Inertia is the real danger for ageing populations: Alexandra Miles
I recently read the book Time Bomb: When Ageing Explodes by Giles Merritt, which lays out why demography is one of Europe’s most underestimated economic threats.
The argument is unsettling: ageing is already reshaping economies, politics and social contracts, and its effects will intensify.
At the core of the challenge is a shrinking workforce. Merritt highlights how Europe’s post-war prosperity rested on a favourable worker-retiree balance, with five workers to each pensioner. Today, it is below 3:1 in much of Europe and heading towards 1.7:1 by mid-century – meaning lower output, consumption and tax revenues, precisely as spending on pensions, healthcare and social care surges. By 2050, Europe is expected to lose 50 million workers while gaining up to 60 million pensioners.
Ageing is also a brake on growth. Productivity is often presented as the solution, yet Merritt underlines how Europe’s productivity growth has flatlined for more than a decade. Even automation and AI are unlikely to offset the economic drag created by fewer workers and consumers.
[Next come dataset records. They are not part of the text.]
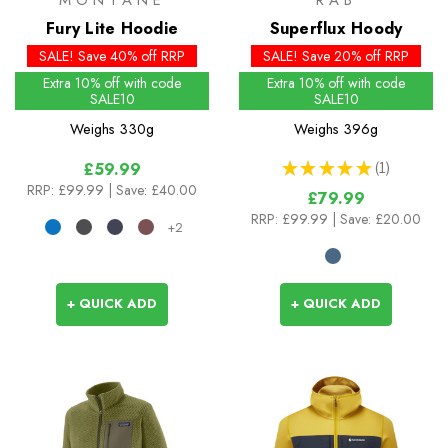
MONTANE
RAB
Fury Lite Hoodie
Superflux Hoody
SALE! Save 40% off RRP
SALE! Save 20% off RRP
Extra 10% off with code
Extra 10% off with code
SALE10
SALE10
Weighs
330g
Weighs
396g
★
★
★
★
★
1
£59.99
1
RRP:
£99.99
| Save: £40.00
£79.99
RRP:
£99.99
| Save: £20.00
+2
+ QUICK ADD
+ QUICK ADD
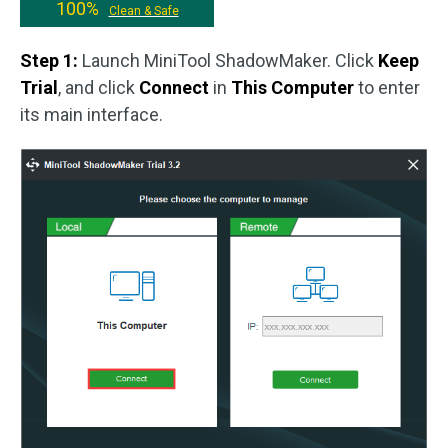
100%
Clean & Safe
Step 1:
Launch MiniTool ShadowMaker. Click
Keep
Trial
, and click
Connect
in
This Computer
to enter
its main interface.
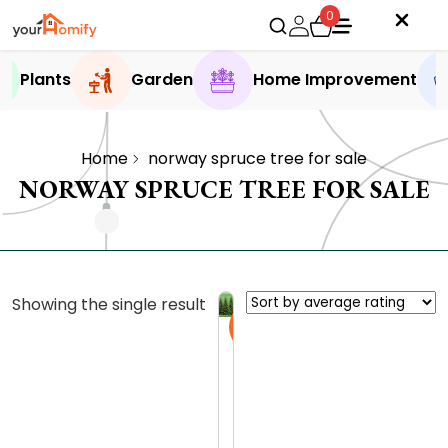
0
Plants
Garden
Home Improvement
Home
norway spruce tree for sale
NORWAY SPRUCE TREE FOR SALE
Showing the single result
Sale
N
o
r
0.0 (0
w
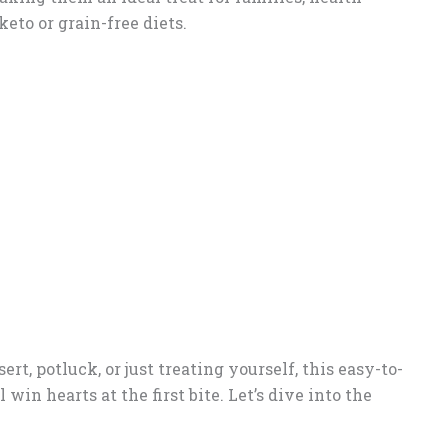
eto or grain-free diets.
t, potluck, or just treating yourself, this easy-to-
in hearts at the first bite. Let’s dive into the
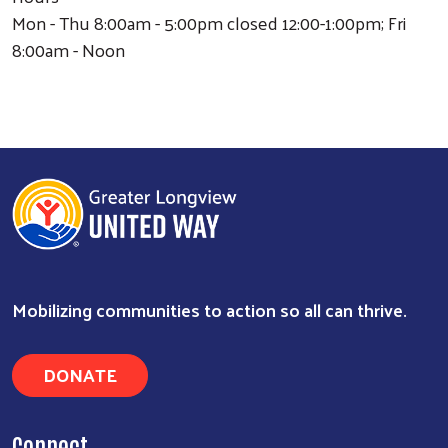
Mon - Thu 8:00am - 5:00pm closed 12:00-1:00pm; Fri
8:00am - Noon
Mobilizing communities to action so all can thrive.
DONATE
Search
Connect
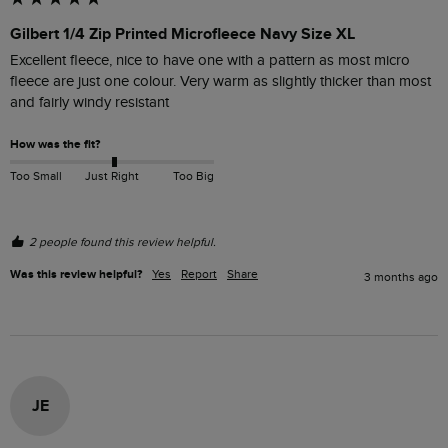
Gilbert 1/4 Zip Printed Microfleece Navy Size XL
Excellent fleece, nice to have one with a pattern as most micro 
fleece are just one colour. Very warm as slightly thicker than most 
and fairly windy resistant 
How was the fit?
Too Small
Just Right
Too Big
2 people found this review helpful.
Was this review helpful?
Yes
Report
Share
3 months ago
JE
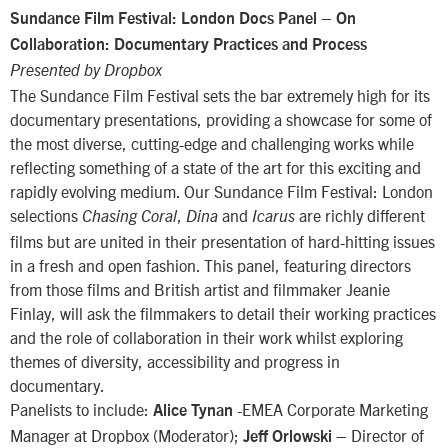
–
Sundance Film Festival: London Docs Panel
On
Collaboration: Documentary Practices and Process
Presented by Dropbox
The Sundance Film Festival sets the bar extremely high for its
documentary presentations, providing a showcase for some of
the most diverse, cutting-edge and challenging works while
reflecting something of a state of the art for this exciting and
rapidly evolving medium. Our Sundance Film Festival: London
selections
,
and
are richly different
Chasing Coral
Dina
Icarus
films but are united in their presentation of hard-hitting issues
in a fresh and open fashion. This panel, featuring directors
from those films and British artist and filmmaker Jeanie
Finlay, will ask the filmmakers to detail their working practices
and the role of collaboration in their work whilst exploring
themes of diversity, accessibility and progress in
documentary.
Panelists to include:
-EMEA Corporate Marketing
Alice Tynan
Manager at Dropbox (Moderator);
– Director of
Jeff Orlowski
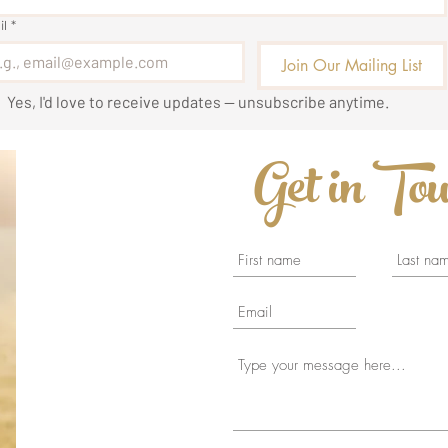
il
*
Join Our Mailing List
Yes, I'd love to receive updates — unsubscribe anytime.
Get in To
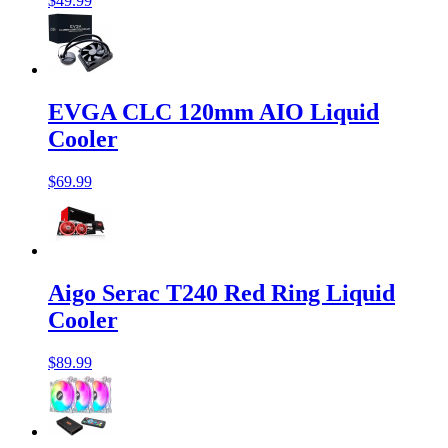
$49.99
EVGA CLC 120mm AIO Liquid
Cooler
$69.99
Aigo Serac T240 Red Ring Liquid
Cooler
$89.99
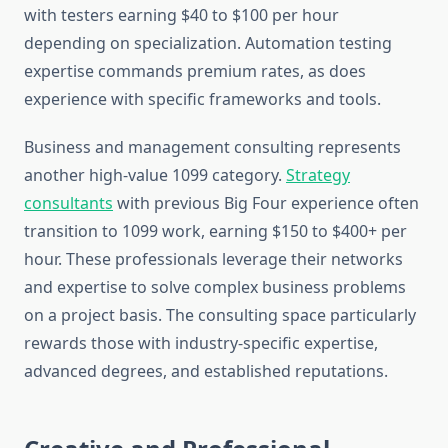
with testers earning $40 to $100 per hour
depending on specialization. Automation testing
expertise commands premium rates, as does
experience with specific frameworks and tools.
Business and management consulting represents
another high-value 1099 category.
Strategy
consultants
with previous Big Four experience often
transition to 1099 work, earning $150 to $400+ per
hour. These professionals leverage their networks
and expertise to solve complex business problems
on a project basis. The consulting space particularly
rewards those with industry-specific expertise,
advanced degrees, and established reputations.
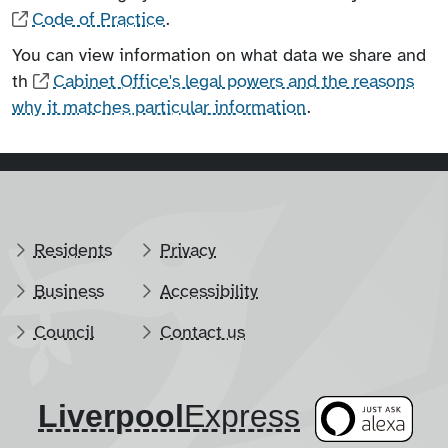
Code of Practice
.
You can view information on what data we share and
th
Cabinet Office's legal powers and the reasons
why it matches particular information
.
Residents
Privacy
Business
Accessibility
Council
Contact us
Liverpool
​Express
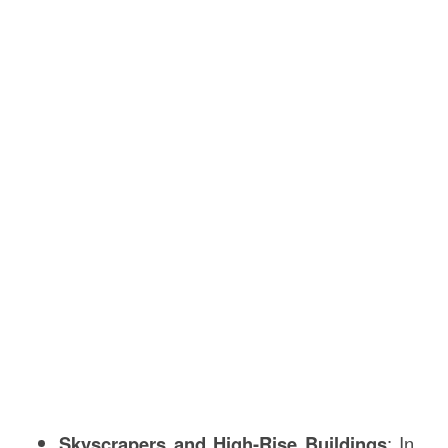
Skyscrapers and High-Rise Buildings
: In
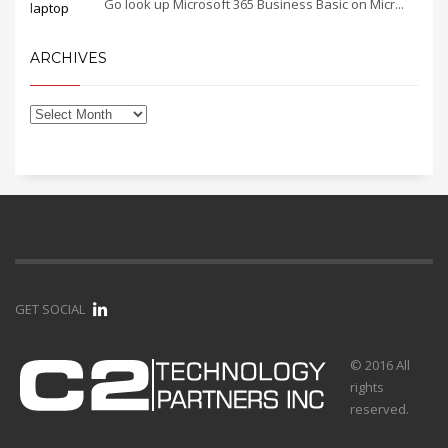
Go look up Microsoft 365 Business Basic on Micr...
ARCHIVES
GET SOCIAL
© 2016 All
rights
reserved.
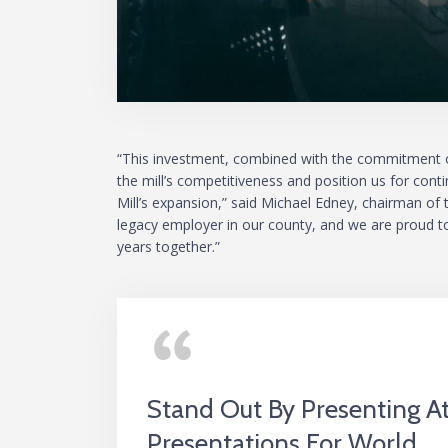
“This investment, combined with the commitment of
the mill’s competitiveness and position us for con
Mill’s expansion,” said Michael Edney, chairman o
legacy employer in our county, and we are proud t
years together.”
Stand Out By Presenting 
Presentations For World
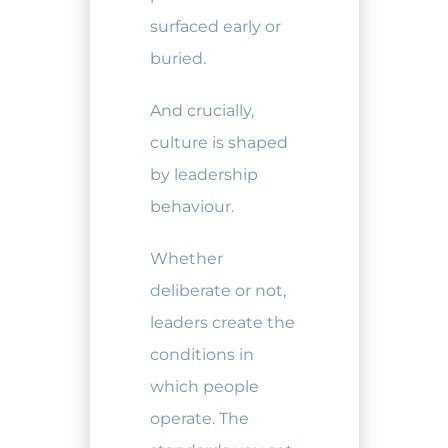
surfaced early or
buried.
And crucially,
culture is shaped
by leadership
behaviour.
Whether
deliberate or not,
leaders create the
conditions in
which people
operate. The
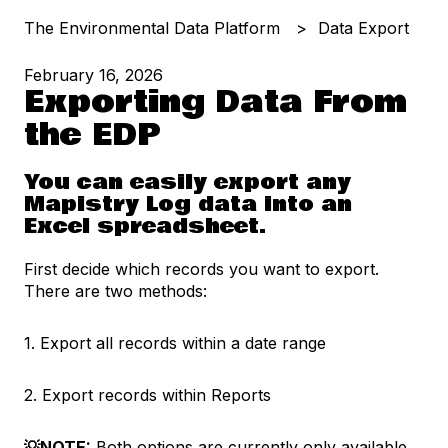
The Environmental Data Platform
Data Export
February 16, 2026
Exporting Data From
the EDP
You can easily export any
Mapistry Log data into an
Excel spreadsheet.
First decide which records you want to export.
There are two methods:
1. Export all records within a date range
2. Export records within Reports
💡NOTE:
Both options are currently only available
Official projections point to a prolonged period of low growth, making it difficult to sustain welfare states alongside high public debt.
The danger is inertia. Ageing is inevitable; economic and social decline is not
One striking theme is intergenerational imbalance. Older Europeans are more likely to vote, own property and hold assets, while the young face higher housing costs, insecure employment and lower living standards. Under-50s risk becoming a political minority as electorates age, limiting their influence over tax, housing and education policy. This threatens to lock in policies that protect existing benefits rather than invest in productivity.